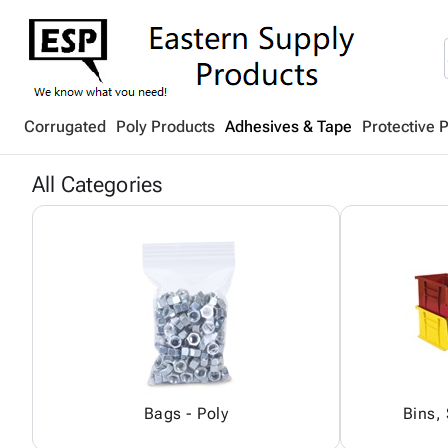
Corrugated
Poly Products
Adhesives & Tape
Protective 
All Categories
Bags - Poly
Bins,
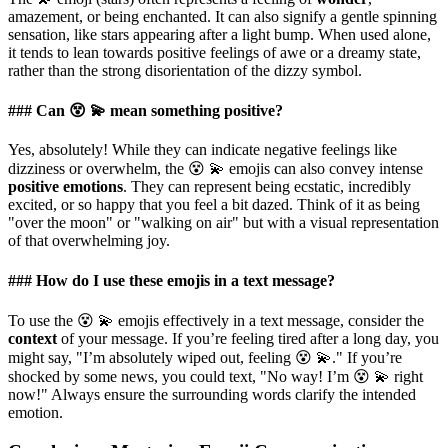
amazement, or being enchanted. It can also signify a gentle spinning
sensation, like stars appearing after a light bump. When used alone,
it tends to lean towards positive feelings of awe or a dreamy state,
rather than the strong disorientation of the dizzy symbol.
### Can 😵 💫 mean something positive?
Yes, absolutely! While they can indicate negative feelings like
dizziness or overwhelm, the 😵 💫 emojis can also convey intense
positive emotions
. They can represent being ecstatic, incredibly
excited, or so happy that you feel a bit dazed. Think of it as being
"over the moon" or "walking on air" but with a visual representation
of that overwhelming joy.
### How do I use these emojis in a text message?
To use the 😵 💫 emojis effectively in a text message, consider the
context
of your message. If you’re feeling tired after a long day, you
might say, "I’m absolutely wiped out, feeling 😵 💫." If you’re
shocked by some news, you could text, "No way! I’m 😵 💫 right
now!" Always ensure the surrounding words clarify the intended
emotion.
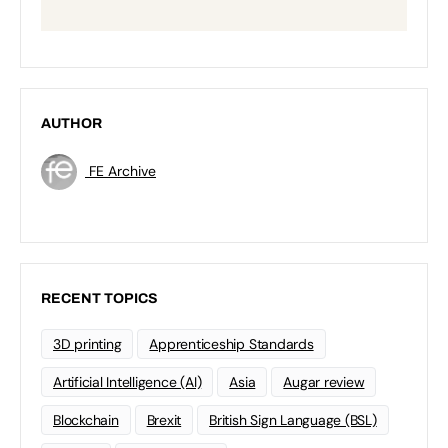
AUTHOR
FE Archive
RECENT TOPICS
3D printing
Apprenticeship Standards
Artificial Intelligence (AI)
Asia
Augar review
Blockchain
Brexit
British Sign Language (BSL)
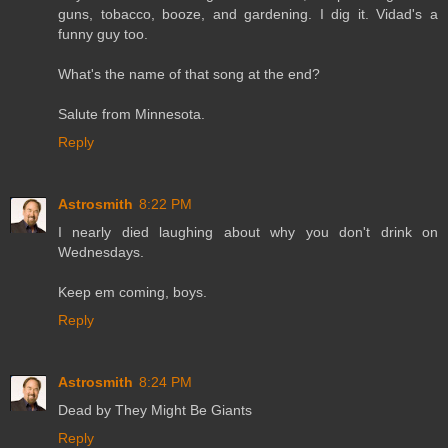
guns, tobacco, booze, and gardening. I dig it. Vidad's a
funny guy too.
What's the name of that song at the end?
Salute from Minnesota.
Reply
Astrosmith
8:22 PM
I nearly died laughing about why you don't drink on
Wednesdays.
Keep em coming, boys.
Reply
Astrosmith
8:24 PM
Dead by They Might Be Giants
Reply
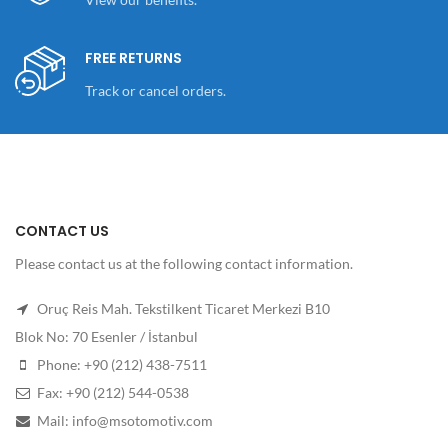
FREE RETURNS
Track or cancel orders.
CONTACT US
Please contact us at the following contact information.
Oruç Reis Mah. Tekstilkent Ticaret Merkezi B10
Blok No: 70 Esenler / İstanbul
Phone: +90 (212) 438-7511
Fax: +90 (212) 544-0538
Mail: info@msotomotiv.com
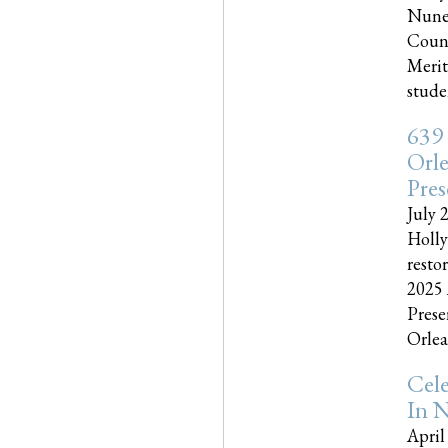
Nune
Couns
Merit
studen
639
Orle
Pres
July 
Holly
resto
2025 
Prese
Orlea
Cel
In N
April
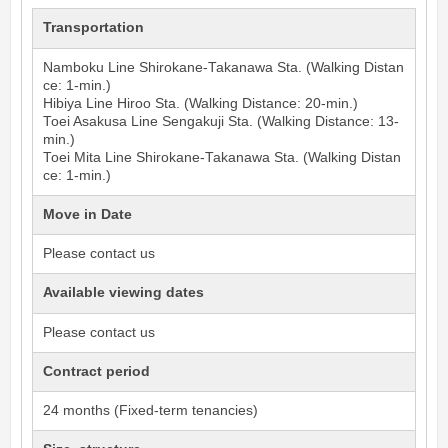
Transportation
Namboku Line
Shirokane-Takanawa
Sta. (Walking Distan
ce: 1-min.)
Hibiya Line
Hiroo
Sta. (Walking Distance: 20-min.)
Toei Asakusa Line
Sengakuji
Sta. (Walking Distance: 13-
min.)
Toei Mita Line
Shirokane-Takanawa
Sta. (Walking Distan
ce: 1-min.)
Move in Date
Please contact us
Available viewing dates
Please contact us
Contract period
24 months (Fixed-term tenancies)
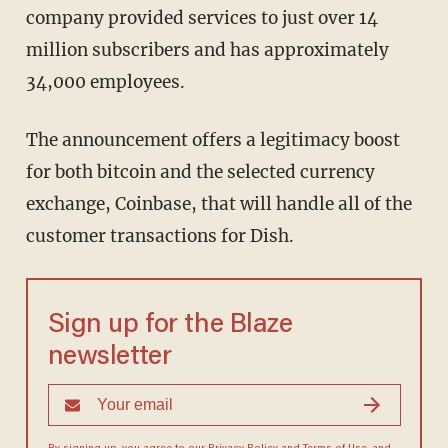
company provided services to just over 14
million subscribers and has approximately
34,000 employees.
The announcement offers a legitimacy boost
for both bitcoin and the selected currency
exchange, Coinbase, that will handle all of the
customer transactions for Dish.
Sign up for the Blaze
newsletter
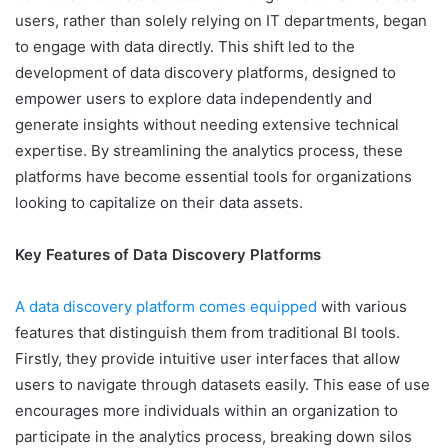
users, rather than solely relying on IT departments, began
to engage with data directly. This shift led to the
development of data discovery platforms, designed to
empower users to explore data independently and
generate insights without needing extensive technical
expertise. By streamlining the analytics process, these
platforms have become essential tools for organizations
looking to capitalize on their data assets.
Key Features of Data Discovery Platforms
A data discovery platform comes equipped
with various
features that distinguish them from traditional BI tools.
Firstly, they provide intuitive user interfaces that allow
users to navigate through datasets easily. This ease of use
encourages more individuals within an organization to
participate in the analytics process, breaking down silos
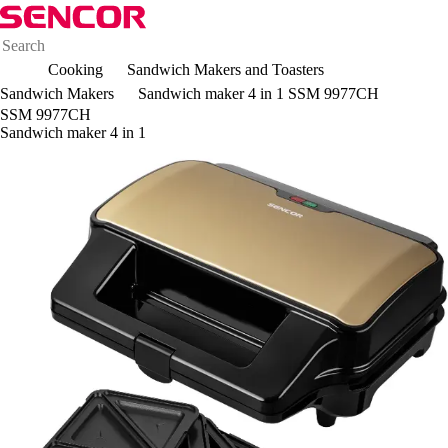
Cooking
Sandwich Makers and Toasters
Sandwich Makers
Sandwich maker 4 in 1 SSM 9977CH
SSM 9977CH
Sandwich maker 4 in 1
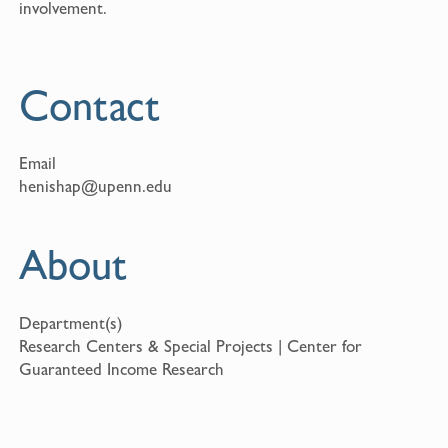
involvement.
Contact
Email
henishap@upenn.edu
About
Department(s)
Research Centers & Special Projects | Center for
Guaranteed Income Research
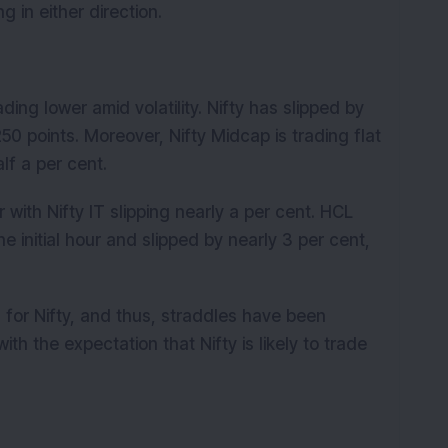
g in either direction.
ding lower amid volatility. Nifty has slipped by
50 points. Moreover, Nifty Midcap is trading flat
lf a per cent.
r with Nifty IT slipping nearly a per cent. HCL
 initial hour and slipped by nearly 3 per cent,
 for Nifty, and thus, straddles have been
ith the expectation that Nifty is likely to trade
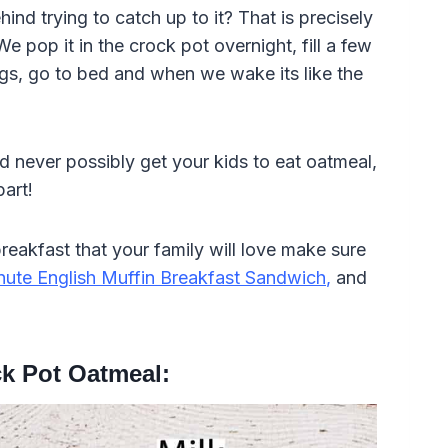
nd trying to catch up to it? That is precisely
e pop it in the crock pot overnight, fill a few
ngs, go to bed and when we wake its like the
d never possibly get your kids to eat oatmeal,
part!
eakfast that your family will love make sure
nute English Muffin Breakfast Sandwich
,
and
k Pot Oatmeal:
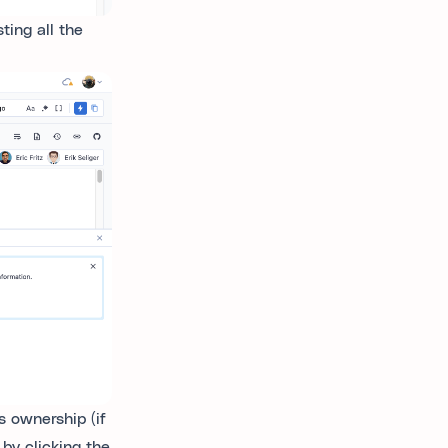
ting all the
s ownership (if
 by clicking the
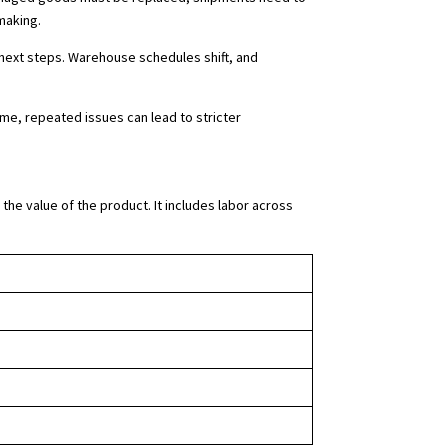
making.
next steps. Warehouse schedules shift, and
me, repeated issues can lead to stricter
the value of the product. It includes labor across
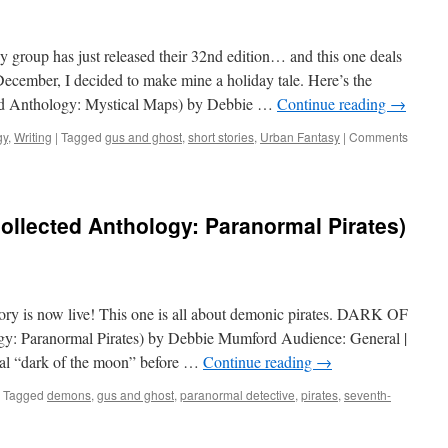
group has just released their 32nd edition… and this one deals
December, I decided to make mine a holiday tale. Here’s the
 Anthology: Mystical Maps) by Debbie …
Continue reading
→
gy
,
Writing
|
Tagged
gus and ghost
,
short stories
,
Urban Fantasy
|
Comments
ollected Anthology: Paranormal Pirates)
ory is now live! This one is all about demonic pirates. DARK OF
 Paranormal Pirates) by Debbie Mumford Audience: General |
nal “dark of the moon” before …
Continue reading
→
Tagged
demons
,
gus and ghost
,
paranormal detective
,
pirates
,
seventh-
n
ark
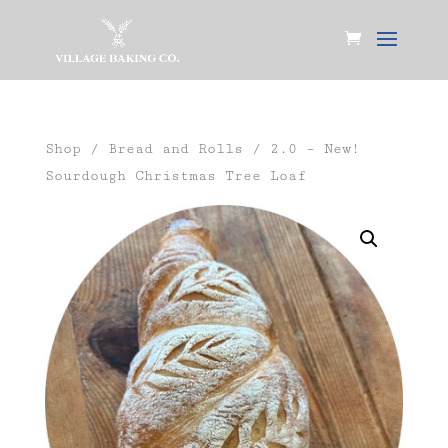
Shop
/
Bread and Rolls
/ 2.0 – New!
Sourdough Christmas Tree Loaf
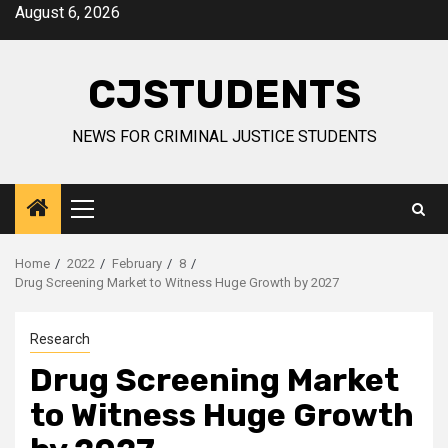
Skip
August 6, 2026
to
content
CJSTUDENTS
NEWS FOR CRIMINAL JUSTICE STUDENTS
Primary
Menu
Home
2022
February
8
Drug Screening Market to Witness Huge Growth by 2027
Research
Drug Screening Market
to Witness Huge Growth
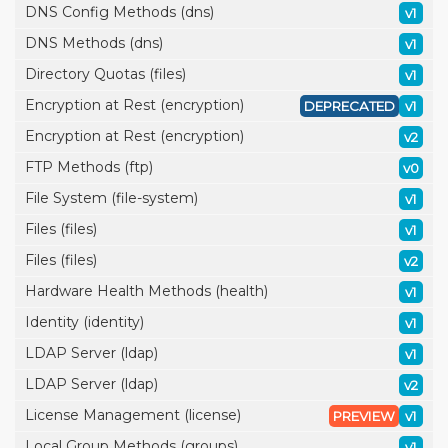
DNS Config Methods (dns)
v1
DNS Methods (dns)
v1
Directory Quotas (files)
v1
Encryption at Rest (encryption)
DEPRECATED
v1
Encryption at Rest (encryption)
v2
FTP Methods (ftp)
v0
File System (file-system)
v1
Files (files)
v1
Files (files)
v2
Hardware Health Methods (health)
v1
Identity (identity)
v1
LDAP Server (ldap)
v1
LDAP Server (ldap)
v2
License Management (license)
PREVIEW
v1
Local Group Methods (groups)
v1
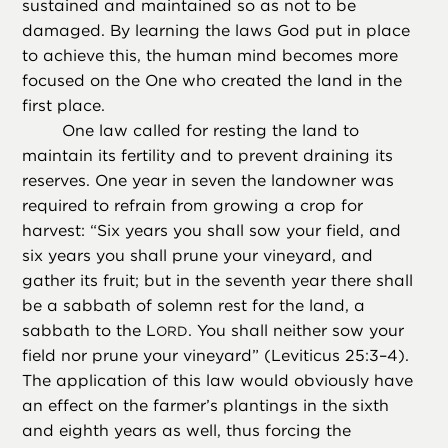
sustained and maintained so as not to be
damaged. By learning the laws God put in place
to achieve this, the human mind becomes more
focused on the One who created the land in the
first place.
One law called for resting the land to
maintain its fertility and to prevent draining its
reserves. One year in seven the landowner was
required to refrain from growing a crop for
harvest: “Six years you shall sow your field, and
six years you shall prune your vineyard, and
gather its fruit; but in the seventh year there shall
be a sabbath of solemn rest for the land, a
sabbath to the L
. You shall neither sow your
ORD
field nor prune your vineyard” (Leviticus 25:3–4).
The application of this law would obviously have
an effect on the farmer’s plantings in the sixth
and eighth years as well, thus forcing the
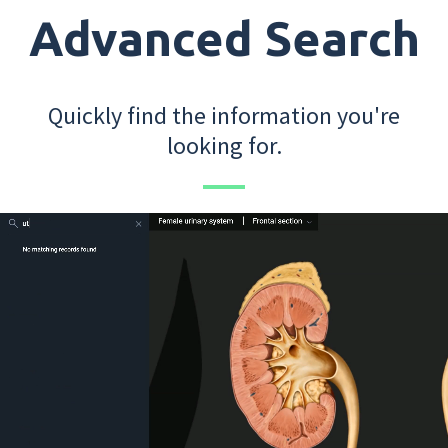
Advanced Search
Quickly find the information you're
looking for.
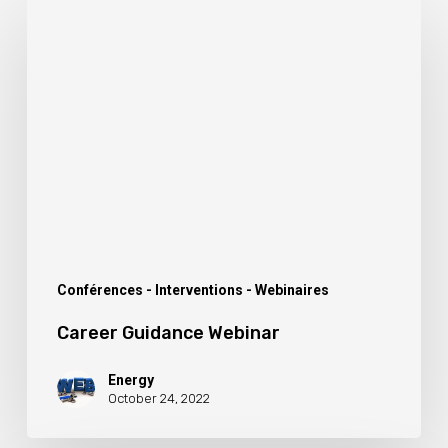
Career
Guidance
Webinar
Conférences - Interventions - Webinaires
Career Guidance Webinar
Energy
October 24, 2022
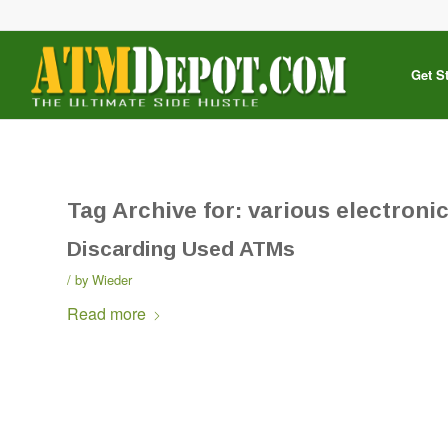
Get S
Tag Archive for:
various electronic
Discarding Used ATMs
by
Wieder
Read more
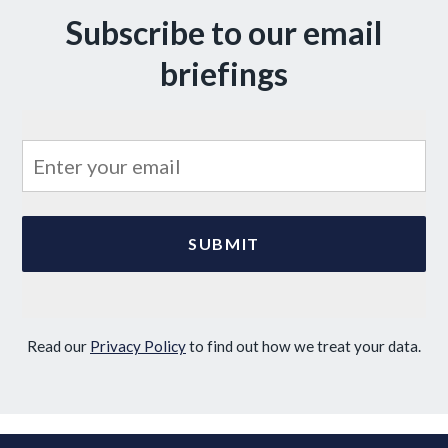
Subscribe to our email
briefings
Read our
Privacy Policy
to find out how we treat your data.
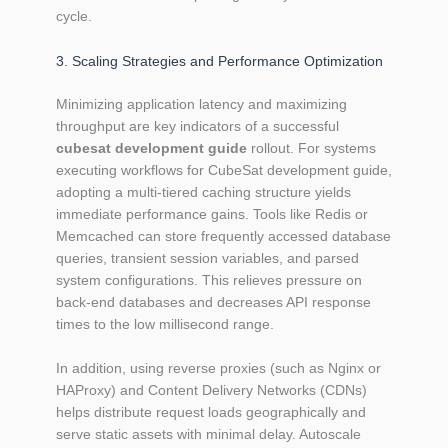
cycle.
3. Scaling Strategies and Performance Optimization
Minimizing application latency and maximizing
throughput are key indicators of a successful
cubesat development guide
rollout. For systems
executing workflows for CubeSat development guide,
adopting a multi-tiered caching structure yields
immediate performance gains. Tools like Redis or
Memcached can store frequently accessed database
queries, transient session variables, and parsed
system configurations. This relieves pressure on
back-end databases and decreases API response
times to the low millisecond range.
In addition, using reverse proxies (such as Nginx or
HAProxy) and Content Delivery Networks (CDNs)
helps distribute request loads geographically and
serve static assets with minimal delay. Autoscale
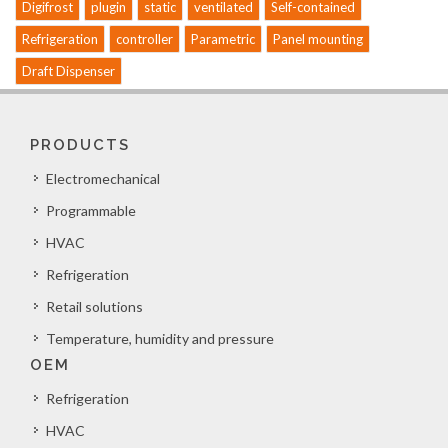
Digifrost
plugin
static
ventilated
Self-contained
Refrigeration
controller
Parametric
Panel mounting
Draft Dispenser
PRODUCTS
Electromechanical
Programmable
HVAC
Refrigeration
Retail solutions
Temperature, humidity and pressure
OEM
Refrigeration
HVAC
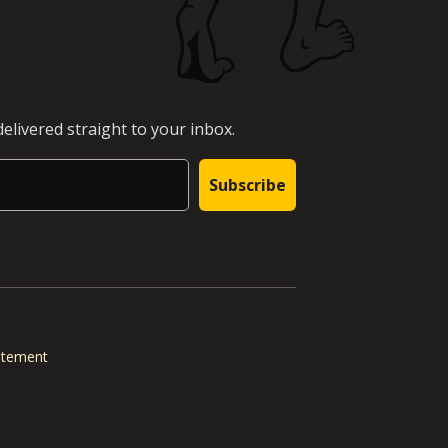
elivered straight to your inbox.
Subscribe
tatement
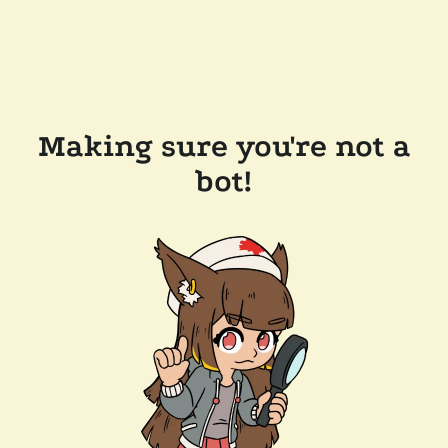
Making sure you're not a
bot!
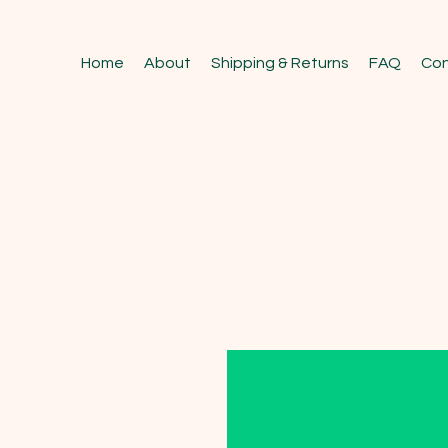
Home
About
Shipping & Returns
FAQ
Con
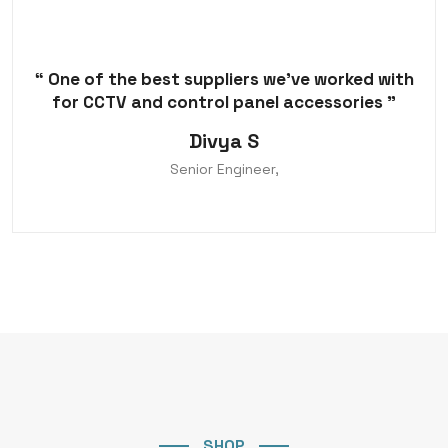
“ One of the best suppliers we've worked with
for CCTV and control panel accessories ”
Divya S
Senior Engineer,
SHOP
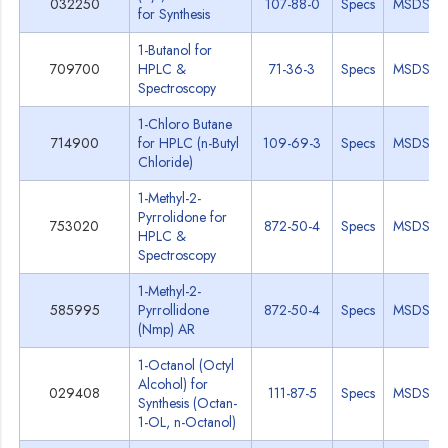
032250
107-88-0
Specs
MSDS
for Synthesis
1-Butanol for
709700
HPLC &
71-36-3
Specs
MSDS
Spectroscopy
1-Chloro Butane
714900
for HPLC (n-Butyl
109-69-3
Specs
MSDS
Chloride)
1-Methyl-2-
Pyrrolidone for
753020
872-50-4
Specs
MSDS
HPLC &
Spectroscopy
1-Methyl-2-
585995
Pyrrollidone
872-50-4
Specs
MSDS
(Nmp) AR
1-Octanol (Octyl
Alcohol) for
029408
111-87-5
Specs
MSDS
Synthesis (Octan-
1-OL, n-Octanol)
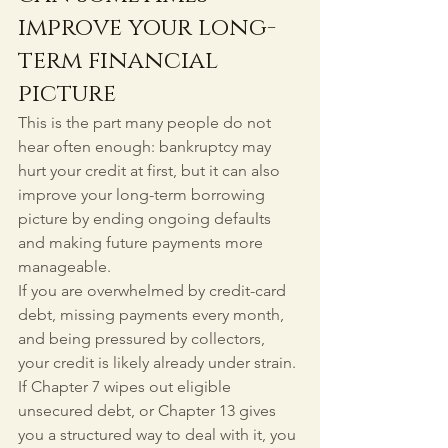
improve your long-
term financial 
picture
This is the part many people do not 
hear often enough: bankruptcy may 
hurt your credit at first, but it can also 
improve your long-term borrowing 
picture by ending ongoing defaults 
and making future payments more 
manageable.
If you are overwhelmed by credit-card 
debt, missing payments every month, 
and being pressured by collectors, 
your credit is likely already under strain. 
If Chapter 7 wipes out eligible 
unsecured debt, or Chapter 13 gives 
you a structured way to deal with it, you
_ _ _ _ _
The reply should hold the entries above from the line with "24 months (Fixed-term tenancies)" to the line with "exchange, Coinbase, that", duplicated exactly, pictures excluded.

24 months (Fixed-term tenancies)
company provided services to just over 14
million subscribers and has approximately
34,000 employees.
The announcement offers a legitimacy boost
for both bitcoin and the selected currency
exchange, Coinbase, that will handle all of the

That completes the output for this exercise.